_Records to process_:
* * * * * * *
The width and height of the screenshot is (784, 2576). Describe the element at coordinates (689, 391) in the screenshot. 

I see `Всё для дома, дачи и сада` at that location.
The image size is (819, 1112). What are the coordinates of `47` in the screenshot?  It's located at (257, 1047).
* * * * * * *
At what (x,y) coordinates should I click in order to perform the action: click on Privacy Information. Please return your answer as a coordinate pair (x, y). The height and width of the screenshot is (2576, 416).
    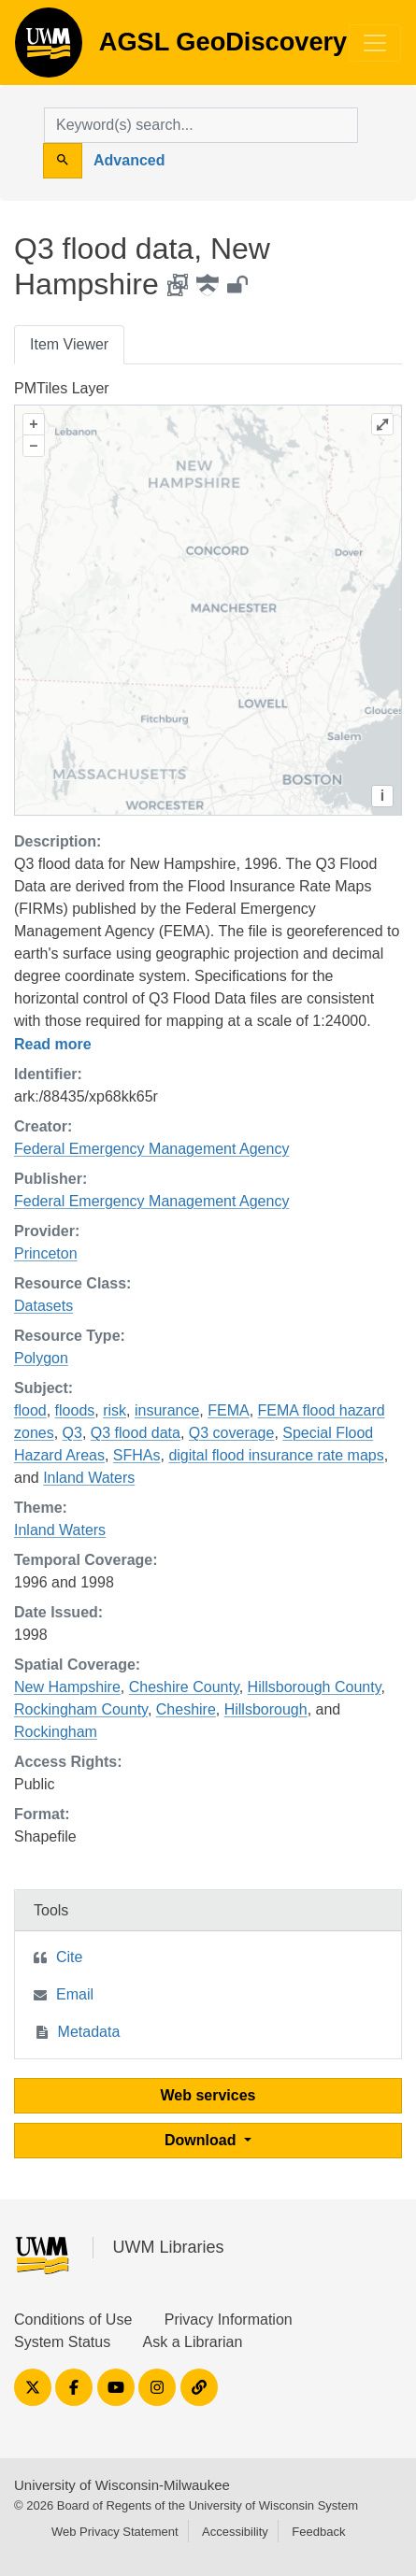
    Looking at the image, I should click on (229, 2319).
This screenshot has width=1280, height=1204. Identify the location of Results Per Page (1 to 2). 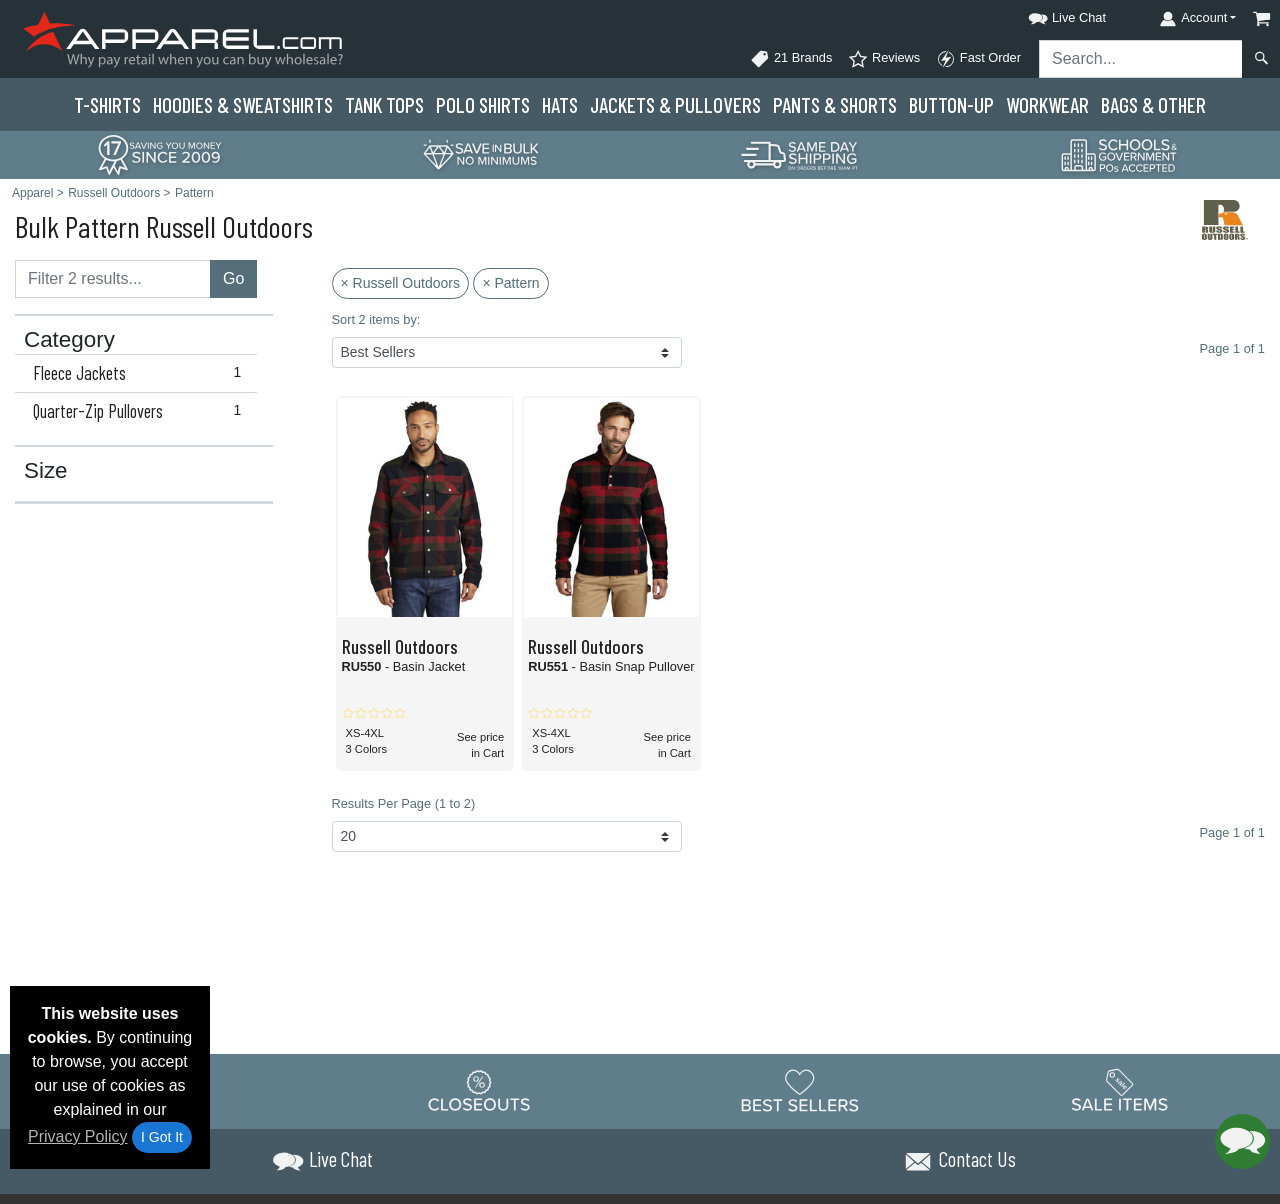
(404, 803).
* * * * * * *
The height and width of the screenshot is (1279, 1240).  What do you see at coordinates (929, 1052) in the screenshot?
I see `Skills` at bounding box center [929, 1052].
* * * * * * *
_Try it_: Everything above from the line containing "The width and" down to the line containing "The image size" is to be transcribed exactly, with both of those lines included and nothing else added.

_Answer below_:
The width and height of the screenshot is (784, 2576). Describe the element at coordinates (689, 391) in the screenshot. 

I see `Всё для дома, дачи и сада` at that location.
The image size is (819, 1112). What are the coordinates of `47` in the screenshot?  It's located at (257, 1047).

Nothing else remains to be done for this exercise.